You are right, I meant std::unordered_map.

Regarding the rehashing, my argument only applies if rehashing is required:

https://en.cppreference.com/w/cpp/container/unordered_map/insert

cppreference wrote:
If rehashing occurs due to the insertion, all iterators are invalidated. Otherwise iterators are not affected. References are not invalidated. Rehashing occurs only if the new number of elements is greater than max_load_factor()*bucket_count(). If the insertion is successful, pointers and references to the element obtained while it is held in the node handle are invalidated, and pointers and references obtained to that element before it was extracted become valid. (since C++17)

cppreference wrote:

If rehashing occurs due to the insertion, all iterators are invalidated.

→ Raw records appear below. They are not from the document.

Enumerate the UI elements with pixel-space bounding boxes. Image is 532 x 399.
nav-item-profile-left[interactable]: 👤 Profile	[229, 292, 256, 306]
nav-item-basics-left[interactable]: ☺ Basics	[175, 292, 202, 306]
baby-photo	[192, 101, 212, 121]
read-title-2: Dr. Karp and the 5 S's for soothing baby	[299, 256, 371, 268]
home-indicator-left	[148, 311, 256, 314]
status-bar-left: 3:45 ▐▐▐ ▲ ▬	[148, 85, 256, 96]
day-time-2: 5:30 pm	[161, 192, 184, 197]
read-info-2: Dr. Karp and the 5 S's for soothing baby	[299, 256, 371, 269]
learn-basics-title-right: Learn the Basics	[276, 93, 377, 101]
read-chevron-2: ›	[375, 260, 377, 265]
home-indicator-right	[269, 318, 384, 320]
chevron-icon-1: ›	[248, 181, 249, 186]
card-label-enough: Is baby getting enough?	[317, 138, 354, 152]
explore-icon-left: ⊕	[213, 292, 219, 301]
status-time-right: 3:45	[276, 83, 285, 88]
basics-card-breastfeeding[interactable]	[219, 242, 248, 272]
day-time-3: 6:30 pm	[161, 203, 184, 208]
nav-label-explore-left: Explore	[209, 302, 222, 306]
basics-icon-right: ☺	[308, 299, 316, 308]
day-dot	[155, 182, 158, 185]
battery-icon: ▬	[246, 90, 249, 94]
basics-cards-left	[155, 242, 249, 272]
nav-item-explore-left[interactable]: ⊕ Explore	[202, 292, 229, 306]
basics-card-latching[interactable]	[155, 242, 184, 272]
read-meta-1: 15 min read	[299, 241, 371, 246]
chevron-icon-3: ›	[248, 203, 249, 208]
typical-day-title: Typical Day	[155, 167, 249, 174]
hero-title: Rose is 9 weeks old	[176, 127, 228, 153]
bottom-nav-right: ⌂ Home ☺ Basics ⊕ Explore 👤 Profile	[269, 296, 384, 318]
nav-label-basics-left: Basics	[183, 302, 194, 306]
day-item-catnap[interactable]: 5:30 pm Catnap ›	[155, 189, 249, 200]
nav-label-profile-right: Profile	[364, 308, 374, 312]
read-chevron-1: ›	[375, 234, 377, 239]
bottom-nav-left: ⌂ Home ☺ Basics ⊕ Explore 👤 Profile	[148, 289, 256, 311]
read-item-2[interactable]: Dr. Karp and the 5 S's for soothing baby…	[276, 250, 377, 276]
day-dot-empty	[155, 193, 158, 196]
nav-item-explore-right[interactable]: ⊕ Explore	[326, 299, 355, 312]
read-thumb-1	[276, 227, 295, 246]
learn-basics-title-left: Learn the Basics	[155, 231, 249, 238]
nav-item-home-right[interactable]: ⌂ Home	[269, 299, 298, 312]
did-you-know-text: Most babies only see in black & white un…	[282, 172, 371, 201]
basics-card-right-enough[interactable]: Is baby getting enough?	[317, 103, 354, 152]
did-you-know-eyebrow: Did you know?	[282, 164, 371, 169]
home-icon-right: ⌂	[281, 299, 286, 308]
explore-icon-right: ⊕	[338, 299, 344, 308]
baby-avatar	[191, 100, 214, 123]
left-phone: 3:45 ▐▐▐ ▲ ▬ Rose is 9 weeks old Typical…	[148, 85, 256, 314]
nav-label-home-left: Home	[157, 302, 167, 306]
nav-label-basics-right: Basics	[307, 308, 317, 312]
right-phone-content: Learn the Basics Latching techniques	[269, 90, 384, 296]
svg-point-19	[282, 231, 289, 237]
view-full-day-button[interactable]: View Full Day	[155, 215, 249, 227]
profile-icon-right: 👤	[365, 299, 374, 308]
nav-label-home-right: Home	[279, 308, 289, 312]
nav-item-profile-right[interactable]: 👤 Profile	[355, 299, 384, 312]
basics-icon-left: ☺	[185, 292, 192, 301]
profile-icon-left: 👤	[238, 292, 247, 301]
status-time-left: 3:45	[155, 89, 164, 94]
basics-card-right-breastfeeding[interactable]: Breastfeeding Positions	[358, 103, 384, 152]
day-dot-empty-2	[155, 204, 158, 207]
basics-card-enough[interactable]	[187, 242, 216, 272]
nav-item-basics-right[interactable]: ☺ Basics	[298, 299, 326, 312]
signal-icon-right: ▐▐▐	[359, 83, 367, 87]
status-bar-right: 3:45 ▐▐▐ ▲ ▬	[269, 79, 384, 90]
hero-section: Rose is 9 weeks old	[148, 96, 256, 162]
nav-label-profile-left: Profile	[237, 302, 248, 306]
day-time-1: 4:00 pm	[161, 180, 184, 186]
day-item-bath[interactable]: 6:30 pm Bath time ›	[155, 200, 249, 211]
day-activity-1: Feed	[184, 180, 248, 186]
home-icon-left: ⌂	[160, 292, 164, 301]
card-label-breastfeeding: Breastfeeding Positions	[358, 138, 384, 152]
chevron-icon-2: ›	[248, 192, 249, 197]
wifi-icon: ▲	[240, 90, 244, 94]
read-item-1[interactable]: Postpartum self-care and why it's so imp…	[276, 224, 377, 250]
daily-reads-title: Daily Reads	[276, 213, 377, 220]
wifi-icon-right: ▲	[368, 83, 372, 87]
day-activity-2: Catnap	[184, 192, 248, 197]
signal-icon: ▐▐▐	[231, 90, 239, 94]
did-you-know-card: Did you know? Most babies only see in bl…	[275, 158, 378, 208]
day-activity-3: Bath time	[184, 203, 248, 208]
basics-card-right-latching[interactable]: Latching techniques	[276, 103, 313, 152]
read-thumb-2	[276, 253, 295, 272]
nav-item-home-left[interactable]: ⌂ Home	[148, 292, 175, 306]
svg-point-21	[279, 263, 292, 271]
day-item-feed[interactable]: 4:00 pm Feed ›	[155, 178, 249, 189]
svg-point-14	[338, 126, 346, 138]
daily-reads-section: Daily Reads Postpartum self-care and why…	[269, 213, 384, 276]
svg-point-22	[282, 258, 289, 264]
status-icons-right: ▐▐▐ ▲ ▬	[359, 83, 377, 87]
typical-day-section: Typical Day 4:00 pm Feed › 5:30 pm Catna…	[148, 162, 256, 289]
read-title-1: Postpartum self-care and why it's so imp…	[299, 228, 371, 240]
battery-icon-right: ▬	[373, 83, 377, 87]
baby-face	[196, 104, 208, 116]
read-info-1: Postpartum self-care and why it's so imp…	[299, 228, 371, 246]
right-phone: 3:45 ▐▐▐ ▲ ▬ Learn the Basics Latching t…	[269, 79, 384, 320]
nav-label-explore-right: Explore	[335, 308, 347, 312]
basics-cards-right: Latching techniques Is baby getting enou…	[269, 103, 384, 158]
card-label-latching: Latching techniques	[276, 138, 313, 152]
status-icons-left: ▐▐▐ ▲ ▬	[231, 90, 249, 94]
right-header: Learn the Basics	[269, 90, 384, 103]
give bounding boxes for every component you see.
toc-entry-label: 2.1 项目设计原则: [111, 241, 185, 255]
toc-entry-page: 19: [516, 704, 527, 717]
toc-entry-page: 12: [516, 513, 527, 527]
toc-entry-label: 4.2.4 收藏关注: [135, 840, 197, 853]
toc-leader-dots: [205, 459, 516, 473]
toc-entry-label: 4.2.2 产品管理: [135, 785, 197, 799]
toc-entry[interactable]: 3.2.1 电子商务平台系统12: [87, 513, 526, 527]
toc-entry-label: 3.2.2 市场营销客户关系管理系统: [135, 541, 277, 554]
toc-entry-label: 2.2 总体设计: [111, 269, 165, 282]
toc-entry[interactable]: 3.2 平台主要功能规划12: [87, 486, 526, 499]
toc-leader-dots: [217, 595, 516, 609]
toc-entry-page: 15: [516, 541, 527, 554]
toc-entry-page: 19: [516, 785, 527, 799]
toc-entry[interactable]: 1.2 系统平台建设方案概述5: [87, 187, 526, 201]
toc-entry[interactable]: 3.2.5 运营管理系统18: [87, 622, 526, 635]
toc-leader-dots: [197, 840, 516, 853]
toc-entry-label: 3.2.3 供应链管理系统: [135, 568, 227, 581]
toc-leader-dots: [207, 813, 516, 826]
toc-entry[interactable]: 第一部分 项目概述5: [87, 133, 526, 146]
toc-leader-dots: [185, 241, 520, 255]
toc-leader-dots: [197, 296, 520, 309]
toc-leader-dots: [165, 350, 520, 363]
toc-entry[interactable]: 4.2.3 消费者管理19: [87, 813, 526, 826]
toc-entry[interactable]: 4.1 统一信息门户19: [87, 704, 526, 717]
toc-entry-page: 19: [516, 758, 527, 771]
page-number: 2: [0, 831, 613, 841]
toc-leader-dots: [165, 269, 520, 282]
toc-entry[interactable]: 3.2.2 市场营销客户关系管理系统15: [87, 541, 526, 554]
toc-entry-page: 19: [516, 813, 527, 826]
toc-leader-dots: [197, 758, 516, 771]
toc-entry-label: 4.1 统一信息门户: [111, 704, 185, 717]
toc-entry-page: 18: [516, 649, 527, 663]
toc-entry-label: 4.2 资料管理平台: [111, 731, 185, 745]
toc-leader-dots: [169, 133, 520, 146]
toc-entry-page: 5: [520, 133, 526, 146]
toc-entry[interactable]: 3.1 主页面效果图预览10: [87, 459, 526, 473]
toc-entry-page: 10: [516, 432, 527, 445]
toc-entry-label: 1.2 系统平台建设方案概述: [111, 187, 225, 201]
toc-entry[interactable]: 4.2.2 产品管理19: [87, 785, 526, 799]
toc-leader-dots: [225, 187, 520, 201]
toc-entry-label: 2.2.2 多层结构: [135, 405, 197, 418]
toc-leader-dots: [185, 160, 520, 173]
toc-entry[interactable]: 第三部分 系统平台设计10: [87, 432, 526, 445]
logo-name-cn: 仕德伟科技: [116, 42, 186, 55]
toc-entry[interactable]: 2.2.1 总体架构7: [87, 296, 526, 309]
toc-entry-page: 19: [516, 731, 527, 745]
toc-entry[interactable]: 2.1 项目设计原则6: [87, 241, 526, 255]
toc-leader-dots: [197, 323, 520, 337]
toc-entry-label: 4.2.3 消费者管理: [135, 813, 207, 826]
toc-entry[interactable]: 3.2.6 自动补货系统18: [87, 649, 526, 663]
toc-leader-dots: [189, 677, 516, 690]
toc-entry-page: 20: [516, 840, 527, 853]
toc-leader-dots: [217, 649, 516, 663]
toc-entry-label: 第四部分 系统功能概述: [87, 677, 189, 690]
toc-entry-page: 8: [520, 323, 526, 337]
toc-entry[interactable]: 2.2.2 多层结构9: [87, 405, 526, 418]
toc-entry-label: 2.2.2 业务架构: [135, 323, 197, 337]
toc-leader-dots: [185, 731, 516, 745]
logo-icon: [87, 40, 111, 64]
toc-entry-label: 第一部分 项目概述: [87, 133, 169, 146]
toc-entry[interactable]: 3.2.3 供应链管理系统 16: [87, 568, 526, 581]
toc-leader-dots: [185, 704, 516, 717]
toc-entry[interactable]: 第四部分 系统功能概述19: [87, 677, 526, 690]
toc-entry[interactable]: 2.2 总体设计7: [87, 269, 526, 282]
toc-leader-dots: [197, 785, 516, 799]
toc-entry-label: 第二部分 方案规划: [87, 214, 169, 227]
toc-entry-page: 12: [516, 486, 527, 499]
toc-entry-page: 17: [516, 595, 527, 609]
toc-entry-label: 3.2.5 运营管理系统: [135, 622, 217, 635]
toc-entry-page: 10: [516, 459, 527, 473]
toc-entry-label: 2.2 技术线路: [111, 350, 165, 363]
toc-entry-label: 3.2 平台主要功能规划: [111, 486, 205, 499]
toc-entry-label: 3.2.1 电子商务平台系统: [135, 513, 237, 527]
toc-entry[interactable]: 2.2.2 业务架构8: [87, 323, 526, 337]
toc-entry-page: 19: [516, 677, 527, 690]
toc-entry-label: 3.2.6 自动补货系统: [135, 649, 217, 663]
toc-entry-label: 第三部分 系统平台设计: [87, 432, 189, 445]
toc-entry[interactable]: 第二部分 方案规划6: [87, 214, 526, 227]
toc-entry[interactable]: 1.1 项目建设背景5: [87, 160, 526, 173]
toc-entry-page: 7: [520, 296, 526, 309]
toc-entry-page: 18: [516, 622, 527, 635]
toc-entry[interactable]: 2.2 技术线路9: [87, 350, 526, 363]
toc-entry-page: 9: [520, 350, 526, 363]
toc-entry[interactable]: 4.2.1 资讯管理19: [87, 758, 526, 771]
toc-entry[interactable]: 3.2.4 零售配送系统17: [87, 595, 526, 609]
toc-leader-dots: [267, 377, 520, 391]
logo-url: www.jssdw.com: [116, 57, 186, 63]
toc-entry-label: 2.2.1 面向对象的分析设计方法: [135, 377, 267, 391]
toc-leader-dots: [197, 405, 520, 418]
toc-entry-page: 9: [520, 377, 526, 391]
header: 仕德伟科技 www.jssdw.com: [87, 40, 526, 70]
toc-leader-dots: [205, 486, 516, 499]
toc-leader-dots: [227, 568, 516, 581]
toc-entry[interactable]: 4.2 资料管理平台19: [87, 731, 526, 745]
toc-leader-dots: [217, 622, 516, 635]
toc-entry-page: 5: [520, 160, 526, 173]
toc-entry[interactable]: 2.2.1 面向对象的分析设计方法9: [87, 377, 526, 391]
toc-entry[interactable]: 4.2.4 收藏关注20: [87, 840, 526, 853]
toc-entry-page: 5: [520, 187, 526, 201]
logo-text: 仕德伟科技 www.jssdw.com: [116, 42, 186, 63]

Otherwise iterators are not affected. References are not invalidated. Rehashing occurs only if the new number of elements is greater than max_load_factor()*bucket_count(). If the insertion is successful, pointers and references to the element obtained while it is held in the node handle are invalidated, and pointers and references obtained to that element before it was extracted become valid. (since C++17)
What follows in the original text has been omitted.